Custom Model T Truck – Blasting Down the Boulevard
If you are going to build a Custom Model T Truck, you might find inspiration here. Only this Custom Model T Truck doesn’t have much Model T left. It’s a piece of art – an expression of a special man.
Michael Leeds has been doing this a long time. If his workshop was any indication, this is a guy with a clear and deliberate passion for what he does. Michael Leeds is more than just a proper gearhead, though, and it’s pretty clear straightaway the guy is an artist first and foremost.
Making up half of the Blastolene Brothers, you’re likely already familiar with Leeds’ work. Today we’d be taking out one of his less-known and more recent creations. It’s been eight years of tinkering for Leeds, but his latest build has just recently been deemed road-ready by the State of California.
Just going for a casual cruise, the car looks out of place everywhere you take it. Leeds says this is his favorite thing about it, just that it’s “so not normal.” The retro-futuristic feel of the car as it breathes fuel and spits out power around town is so intense; you can’t help but experience the thing as it rolls by you.
It’s powered by a small block Chevy making a conservative 350 horsepower. In a car this light and this cool, power output doesn’t really matter anyway. What matters more is how that tunnel ram intake with two Demon carburetors looks sitting atop the V8.
Inside the car all you have for support is a homemade foam pad and a bit of rubber covered up by quilts and scraps of antique Persian rugs. It’s not for everyone, but no one can accuse Michael of not being creative and building this car exactly as he wanted to.

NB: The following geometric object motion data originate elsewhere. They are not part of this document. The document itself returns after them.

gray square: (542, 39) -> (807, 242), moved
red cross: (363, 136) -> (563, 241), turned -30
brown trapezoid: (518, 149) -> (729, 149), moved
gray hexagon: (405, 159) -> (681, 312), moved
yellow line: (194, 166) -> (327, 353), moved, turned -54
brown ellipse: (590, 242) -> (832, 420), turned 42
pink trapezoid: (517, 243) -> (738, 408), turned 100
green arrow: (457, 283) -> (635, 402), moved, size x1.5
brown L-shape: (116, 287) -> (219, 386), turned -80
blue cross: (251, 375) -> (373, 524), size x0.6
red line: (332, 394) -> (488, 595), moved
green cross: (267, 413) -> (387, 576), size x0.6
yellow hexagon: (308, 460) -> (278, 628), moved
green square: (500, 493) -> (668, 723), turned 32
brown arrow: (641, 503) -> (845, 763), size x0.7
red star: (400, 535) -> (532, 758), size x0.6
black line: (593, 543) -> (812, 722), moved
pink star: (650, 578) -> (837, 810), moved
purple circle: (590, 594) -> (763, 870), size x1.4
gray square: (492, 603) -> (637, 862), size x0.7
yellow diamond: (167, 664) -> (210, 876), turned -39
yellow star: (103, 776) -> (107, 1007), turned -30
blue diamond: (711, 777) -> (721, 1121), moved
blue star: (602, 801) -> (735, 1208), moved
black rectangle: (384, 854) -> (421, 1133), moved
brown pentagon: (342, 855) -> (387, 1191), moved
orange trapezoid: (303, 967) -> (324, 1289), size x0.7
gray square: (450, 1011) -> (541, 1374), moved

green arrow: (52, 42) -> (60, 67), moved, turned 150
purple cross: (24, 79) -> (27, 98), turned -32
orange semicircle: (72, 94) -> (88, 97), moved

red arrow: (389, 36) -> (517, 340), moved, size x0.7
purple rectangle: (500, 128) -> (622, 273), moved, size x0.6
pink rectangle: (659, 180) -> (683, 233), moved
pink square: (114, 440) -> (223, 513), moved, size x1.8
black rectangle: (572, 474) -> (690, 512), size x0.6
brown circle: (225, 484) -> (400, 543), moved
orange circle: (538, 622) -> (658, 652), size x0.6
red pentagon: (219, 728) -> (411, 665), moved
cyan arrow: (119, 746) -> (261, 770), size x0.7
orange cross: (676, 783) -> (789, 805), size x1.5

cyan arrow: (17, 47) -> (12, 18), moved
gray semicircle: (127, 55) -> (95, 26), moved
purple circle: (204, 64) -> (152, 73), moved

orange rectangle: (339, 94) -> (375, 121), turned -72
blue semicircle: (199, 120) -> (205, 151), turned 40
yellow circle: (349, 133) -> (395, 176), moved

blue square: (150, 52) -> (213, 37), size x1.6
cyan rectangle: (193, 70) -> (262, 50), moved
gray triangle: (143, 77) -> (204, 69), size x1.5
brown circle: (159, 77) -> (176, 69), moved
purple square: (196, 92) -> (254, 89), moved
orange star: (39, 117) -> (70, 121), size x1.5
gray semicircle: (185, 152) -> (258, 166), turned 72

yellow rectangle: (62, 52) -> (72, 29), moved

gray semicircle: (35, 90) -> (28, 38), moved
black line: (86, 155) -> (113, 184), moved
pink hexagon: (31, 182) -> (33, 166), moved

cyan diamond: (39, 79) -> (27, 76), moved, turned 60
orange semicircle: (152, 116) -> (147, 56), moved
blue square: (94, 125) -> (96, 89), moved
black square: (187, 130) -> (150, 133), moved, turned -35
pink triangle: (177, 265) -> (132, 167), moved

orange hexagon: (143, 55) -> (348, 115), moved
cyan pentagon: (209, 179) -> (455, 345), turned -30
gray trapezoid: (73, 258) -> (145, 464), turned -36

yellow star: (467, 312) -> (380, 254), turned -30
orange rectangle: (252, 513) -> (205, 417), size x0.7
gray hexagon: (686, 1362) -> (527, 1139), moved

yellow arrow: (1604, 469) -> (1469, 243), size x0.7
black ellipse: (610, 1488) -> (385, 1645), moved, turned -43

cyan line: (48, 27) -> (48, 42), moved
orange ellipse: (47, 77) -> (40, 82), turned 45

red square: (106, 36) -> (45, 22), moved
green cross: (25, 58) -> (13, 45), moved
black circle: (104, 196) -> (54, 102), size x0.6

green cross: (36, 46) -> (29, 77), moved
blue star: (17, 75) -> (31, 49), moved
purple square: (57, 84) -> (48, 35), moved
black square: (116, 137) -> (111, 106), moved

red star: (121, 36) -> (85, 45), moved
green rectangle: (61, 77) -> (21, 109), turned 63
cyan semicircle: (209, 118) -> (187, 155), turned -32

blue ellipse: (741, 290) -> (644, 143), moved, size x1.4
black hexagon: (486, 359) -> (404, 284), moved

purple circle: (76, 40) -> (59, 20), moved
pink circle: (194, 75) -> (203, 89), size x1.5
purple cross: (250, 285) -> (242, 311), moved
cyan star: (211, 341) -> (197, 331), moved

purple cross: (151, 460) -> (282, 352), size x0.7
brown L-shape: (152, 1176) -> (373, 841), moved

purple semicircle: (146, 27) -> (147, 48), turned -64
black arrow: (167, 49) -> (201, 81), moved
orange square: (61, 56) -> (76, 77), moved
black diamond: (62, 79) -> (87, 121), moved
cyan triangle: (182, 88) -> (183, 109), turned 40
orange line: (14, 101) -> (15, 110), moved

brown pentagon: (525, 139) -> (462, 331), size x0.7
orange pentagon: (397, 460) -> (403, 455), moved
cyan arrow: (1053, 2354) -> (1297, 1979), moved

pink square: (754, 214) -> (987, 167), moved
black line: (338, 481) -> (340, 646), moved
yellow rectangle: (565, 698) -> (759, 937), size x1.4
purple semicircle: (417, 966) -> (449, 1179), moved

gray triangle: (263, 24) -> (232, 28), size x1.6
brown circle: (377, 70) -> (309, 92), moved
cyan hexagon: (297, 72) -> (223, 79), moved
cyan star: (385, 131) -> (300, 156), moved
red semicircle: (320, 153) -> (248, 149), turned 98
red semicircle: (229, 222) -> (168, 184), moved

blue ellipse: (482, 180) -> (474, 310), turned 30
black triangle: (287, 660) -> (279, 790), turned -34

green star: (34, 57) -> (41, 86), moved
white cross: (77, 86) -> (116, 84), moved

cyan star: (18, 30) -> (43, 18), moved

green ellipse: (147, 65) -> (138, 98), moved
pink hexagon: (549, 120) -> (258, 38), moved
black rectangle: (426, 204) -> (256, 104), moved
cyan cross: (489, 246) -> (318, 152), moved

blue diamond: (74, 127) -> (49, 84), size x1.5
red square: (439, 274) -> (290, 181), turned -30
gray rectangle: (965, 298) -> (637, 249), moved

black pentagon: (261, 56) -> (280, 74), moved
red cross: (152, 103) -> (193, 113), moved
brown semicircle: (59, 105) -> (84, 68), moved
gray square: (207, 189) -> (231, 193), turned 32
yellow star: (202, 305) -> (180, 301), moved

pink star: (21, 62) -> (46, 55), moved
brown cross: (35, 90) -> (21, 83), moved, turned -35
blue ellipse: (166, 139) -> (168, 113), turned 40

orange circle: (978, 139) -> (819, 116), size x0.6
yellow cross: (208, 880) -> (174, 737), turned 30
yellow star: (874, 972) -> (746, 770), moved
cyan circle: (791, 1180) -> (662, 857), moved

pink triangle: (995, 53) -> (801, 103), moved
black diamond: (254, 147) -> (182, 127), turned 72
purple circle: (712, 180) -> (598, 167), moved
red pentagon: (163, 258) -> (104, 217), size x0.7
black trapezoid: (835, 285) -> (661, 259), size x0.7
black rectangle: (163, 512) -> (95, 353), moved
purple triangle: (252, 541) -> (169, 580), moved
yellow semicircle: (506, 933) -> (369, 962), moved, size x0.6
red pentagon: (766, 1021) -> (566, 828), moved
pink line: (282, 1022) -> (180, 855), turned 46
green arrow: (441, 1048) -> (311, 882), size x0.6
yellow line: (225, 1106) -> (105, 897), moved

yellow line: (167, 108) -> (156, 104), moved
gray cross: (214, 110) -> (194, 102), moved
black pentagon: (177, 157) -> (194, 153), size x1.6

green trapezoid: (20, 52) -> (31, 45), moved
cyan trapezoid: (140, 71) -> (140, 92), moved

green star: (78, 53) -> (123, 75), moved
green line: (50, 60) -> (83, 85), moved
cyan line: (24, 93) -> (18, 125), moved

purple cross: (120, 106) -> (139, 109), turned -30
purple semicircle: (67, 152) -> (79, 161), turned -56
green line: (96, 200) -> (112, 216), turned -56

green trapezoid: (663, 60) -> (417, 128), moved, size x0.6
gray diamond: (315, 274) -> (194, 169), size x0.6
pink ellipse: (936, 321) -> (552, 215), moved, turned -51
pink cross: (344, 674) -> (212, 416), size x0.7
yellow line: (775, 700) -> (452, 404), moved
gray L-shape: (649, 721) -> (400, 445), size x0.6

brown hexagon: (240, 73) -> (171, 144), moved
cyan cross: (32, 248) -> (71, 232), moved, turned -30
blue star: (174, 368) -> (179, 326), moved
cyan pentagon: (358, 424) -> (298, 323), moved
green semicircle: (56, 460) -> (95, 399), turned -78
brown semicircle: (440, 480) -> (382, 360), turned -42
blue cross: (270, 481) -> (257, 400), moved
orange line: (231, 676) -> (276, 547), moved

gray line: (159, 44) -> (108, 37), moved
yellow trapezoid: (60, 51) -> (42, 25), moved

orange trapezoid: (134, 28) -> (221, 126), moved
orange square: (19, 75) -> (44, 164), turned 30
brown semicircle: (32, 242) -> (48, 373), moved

Every square inch of the thing is deeply personal in some way; he’s owned the steering wheel since he was 17 years old, for example. The whole car just started out as metal tube and the project was completed with his two twin boys.
Leeds sees the car as fine folk art more than a vehicle. The car and the process is his connection to the material world where he’s just “a person” with tools in his hands. He says he’s “always been captivated by things on wheels that go,” and that building a car is a sort of “prosthesis.” The brake lines are an extension of his nervous system; when something is off with the car he can feel it.
With his mechanical prosthesis complete, we’re sure Michael will be turning heads with the build for thousands of miles to come.